Article 5 : L'expert avertira les parties conformément aux dispositions de l'article R. 621-7 du code de justice administrative.
Article 6 : L'expert communiquera aux parties les conclusions qu'il envisage de tirer des constatations auxquelles il a procédé. Cette communication sera réalisée par la transmission d'un pré-rapport ou selon toute autre modalité équivalente. Après avoir accordé aux parties un délai leur permettant de faire valoir leurs observations, l'expert recueillera et consignera leurs dires dans un rapport définitif. Il déposera le rapport définitif au greffe par voie électronique dans un délai de six mois à compter de la notification de la présente ordonnance. Des copies seront notifiées par l'expert aux parties intéressées. Avec leur accord, cette notification pourra s'opérer sous forme électronique. L'expert justifiera auprès du tribunal de la date de réception de son rapport par les parties.

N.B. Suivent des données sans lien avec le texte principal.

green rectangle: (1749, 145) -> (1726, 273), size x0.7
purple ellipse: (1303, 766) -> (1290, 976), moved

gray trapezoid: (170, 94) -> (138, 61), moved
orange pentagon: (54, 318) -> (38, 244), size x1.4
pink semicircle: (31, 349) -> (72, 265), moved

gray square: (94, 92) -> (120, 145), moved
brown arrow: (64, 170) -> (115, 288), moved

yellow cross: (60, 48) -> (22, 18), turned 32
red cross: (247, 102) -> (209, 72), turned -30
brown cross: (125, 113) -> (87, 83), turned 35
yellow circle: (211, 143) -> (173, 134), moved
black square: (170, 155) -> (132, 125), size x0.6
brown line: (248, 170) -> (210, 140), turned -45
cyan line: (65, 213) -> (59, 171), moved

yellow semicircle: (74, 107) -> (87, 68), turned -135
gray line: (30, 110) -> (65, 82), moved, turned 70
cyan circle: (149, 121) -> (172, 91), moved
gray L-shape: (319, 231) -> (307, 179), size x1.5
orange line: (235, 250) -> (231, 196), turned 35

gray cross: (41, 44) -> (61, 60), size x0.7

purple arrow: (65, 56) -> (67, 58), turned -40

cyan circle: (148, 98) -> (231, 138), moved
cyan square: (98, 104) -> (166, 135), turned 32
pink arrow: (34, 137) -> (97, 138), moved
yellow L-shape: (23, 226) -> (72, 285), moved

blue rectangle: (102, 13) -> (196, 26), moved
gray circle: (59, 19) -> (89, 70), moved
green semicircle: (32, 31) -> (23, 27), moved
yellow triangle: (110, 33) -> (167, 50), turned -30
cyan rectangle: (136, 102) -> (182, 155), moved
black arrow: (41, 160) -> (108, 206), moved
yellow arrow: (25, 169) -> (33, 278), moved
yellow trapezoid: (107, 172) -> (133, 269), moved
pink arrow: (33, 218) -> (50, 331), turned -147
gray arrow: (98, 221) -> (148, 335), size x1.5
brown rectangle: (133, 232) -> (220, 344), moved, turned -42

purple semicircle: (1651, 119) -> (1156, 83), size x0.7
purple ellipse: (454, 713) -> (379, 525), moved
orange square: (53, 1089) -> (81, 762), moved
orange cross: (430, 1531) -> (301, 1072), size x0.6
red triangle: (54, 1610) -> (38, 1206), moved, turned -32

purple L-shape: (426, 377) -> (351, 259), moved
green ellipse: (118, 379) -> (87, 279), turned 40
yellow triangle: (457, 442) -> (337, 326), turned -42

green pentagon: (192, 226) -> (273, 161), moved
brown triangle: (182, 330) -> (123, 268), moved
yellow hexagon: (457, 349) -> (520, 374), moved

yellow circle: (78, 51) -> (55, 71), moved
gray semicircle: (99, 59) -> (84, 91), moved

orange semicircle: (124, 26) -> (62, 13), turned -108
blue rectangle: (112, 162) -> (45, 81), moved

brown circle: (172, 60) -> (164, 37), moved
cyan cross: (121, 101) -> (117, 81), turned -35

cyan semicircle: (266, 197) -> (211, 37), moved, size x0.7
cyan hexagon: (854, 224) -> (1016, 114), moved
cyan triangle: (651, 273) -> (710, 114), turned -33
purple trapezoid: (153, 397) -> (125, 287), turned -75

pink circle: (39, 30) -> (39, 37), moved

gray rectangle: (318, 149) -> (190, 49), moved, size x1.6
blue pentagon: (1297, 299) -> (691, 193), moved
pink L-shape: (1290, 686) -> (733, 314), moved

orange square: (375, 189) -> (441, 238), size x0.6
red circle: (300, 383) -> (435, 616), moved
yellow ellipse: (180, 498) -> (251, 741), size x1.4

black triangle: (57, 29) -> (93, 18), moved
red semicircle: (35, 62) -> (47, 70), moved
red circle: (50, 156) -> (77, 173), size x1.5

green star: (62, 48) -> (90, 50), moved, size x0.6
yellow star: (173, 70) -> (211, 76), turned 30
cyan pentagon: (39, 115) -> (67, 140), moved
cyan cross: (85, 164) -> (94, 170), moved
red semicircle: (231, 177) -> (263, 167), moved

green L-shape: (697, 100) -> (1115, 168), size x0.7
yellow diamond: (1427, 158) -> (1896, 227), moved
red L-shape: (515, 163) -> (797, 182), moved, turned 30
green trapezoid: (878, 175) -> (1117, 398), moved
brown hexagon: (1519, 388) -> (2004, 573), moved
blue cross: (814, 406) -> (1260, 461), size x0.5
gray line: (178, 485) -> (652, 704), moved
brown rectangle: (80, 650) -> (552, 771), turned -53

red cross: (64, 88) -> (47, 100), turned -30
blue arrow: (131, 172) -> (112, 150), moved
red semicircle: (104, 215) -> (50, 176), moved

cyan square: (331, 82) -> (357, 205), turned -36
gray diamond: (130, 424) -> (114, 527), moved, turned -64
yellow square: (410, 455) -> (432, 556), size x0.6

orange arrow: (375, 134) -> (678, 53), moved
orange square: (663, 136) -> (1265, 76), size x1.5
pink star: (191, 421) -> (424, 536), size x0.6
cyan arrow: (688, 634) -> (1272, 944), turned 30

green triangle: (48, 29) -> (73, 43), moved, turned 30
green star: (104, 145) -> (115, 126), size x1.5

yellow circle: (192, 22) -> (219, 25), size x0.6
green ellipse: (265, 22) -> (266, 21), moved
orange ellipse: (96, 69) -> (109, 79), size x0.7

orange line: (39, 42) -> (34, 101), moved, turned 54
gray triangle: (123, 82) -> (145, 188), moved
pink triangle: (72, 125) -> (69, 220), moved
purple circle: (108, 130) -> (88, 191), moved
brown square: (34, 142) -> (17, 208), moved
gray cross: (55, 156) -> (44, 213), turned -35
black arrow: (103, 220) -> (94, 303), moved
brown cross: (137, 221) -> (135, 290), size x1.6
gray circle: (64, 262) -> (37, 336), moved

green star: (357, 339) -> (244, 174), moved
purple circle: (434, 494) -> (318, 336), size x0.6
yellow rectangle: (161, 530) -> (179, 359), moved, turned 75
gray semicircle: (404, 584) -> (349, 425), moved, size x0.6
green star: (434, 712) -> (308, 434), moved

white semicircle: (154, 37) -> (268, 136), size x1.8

Article 7 : Les frais et honoraires de l'expertise seront mis à la charge de la ou des parties désignées dans l'ordonnance par laquelle le président du tribunal liquidera et taxera ces frais et honoraires.
Article 8 : Les conclusions du Département de Lot-et Garonne sont rejetées.

Article 9 : La présente ordonnance sera notifiée à Mme C E, au Département de Lot-et-Garonne et au docteur D A, expert.
Fait à Bordeaux, le 19 décembre 2024.
Le juge des référés,
David Katz
La République mande et ordonne au préfet de Lot-et-Garonne en ce qui le concerne ou à tous commissaires de justice à ce requis en ce qui concerne les voies de droit commun contre les parties privées, de pourvoir à l'exécution de la présente décision.